- Collection entries -
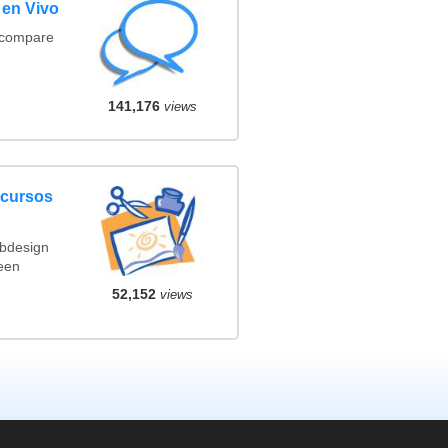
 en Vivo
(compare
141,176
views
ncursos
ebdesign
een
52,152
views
---
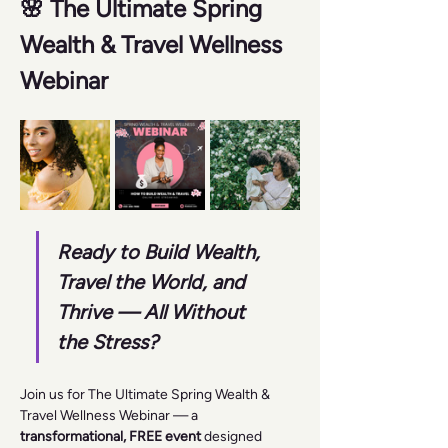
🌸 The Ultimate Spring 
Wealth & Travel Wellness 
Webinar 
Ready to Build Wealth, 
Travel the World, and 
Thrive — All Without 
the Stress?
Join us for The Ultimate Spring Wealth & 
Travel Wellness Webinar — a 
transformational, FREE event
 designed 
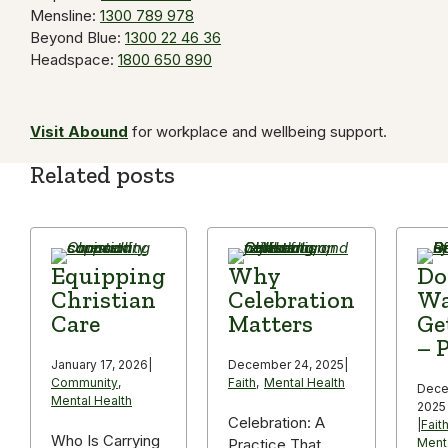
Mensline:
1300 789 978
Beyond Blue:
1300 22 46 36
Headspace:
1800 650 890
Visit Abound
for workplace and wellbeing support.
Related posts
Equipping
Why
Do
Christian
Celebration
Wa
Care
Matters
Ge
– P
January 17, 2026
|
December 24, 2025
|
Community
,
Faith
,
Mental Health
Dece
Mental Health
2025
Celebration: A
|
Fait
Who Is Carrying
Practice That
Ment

- Work to complete -
Make a copy of each line in the records above that has the word "Travel".

- Task solution -
Wealth & Travel Wellness 
Travel the World, and 
Travel Wellness Webinar — a 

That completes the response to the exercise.